Claudia Massie

Nothing is quite what it seems

After decades in the wilderness, the realists of the 1920s and 1930s are pride of place at the Scottish National Gallery of Modern Art

issue 19 August 2017

One day, somebody will stage an exhibition of artists taught at the Slade by the formidable Henry Tonks, who considered Cézanne a ‘curiously incapable’ menace, and a cracking show it will be. Until then, we must take what we can from exhibitions like True to Life: British Realist Painting in the 1920s & 1930s. Here, many of Tonks’s pupils, and others schooled with similar exactitude, can at last reclaim their rightful positions in British art after decades in the wilderness, pushed into the shadows by the alpha art of abstraction and the ironies of pop.

True to Life is a marvellous show. The portraiture is the stand-out stuff, dominated by the limpid virtuosity of Meredith Frampton and Gerald Leslie Brockhurst. Striving for a smooth, ‘brushless’ finish, these artists were harking back to the clarity and order of 15th-century portraiture, more Van Eyck than Van Dyck.

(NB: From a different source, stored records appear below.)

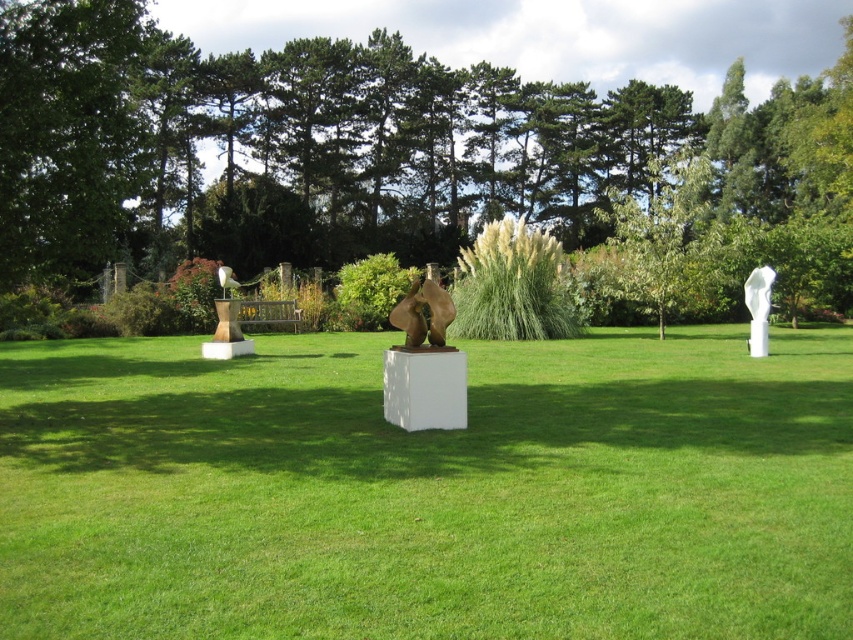 Looking at this image, is green grass at center below green leafy tree at center?

Yes, green grass at center is below green leafy tree at center.

Does green grass at center have a smaller size compared to green leafy tree at center?

Yes, green grass at center is smaller than green leafy tree at center.

You are a GUI agent. You are given a task and a screenshot of the screen. Output one action in this format:
    pyautogui.click(x=<x>, y=<y>)
    Task: Click on the green grass at center
    This screenshot has height=640, width=853.
    Given the screenshot: What is the action you would take?
    pyautogui.click(x=428, y=490)

Which of these two, green grass at center or white glossy statue at upper right, stands taller?

With more height is green grass at center.

Find the location of a particular element. The height and width of the screenshot is (640, 853). green grass at center is located at coordinates (428, 490).

Which is behind, point (555, 570) or point (749, 333)?

Point (749, 333)

Find the location of `green grass at center`. green grass at center is located at coordinates (428, 490).

Is green leafy tree at center thinner than bronze sculpture at center?

No.

Can you confirm if green leafy tree at center is wider than bronze sculpture at center?

Indeed, green leafy tree at center has a greater width compared to bronze sculpture at center.

The height and width of the screenshot is (640, 853). What are the coordinates of `green leafy tree at center` in the screenshot? It's located at (402, 164). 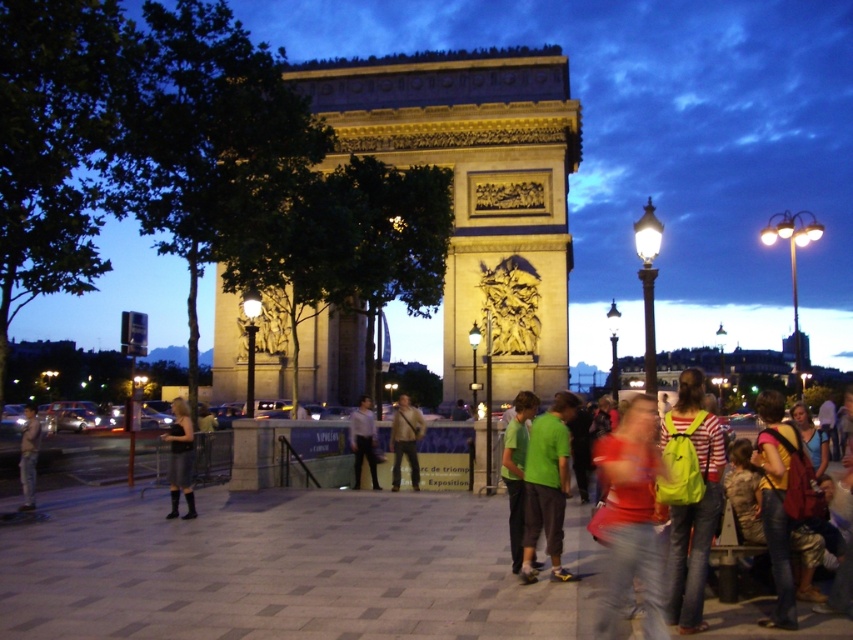 Does point (177, 408) come behind point (416, 433)?

Yes, point (177, 408) is behind point (416, 433).

Who is shorter, matte black boots at lower left or matte brown bag at center?

matte brown bag at center is shorter.

The height and width of the screenshot is (640, 853). What do you see at coordinates (180, 458) in the screenshot?
I see `matte black boots at lower left` at bounding box center [180, 458].

Find the location of a particular element. This screenshot has height=640, width=853. matte black boots at lower left is located at coordinates (180, 458).

Can you confirm if green backpack at center is taller than matte red shirt at center?

Indeed, green backpack at center has a greater height compared to matte red shirt at center.

Is green backpack at center further to the viewer compared to matte red shirt at center?

Yes, green backpack at center is further from the viewer.

Consider the image. Who is more distant from viewer, (775, 412) or (646, 456)?

The point (775, 412) is behind.

Identify the location of green backpack at center. [693, 532].

Is matte red shirt at center to the right of striped cotton shirt at lower right from the viewer's perspective?

No, matte red shirt at center is not to the right of striped cotton shirt at lower right.

The height and width of the screenshot is (640, 853). Describe the element at coordinates (631, 516) in the screenshot. I see `matte red shirt at center` at that location.

You are a GUI agent. You are given a task and a screenshot of the screen. Output one action in this format:
    pyautogui.click(x=<x>, y=<y>)
    Task: Click on the matte red shirt at center
    The width and height of the screenshot is (853, 640).
    Given the screenshot: What is the action you would take?
    pyautogui.click(x=631, y=516)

There’s an entrancing calm in these works, and a startling level of reality, or so it seems. While the finish may appear faultless, the construction is often more playful. Brockhurst’s ‘By the Hills’ (c.1939), the seductive poster image of this show, is actually a mix of two women. Preparatory drawings by James Cowie show the evolution of his painting, ‘A Portrait Group’ (1933/1940), and how it was assembled. The finished grouping of figures is another composite, both real and strange, vivid and flat.

Even better is Cowie’s portrait of his wife who stares out of the canvas, eyeing the viewer with a wry confidence. Things get weirder as the exhibition wanders away from portraiture, with some distinctly non-realist works by Edward Burra and Stanley Spencer indicating a darker, more confusing Britain than that shown elsewhere by the perfect picnickers and jolly hikers of James Walker Tucker and Harold Williamson.